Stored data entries
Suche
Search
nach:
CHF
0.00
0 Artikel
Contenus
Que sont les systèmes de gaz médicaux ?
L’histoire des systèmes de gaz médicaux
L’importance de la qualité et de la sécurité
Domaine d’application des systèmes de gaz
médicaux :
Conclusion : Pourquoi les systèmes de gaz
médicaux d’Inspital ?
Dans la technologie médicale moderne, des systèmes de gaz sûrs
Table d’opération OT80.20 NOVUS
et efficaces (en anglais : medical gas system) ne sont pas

**Exercise details:** All of the data must be set down again exactly.

**Result for this exercise:**
Suche
Search
nach:
CHF
0.00
0 Artikel
Contenus
Que sont les systèmes de gaz médicaux ?
L’histoire des systèmes de gaz médicaux
L’importance de la qualité et de la sécurité
Domaine d’application des systèmes de gaz
médicaux :
Conclusion : Pourquoi les systèmes de gaz
médicaux d’Inspital ?
Dans la technologie médicale moderne, des systèmes de gaz sûrs
Table d’opération OT80.20 NOVUS
et efficaces (en anglais : medical gas system) ne sont pas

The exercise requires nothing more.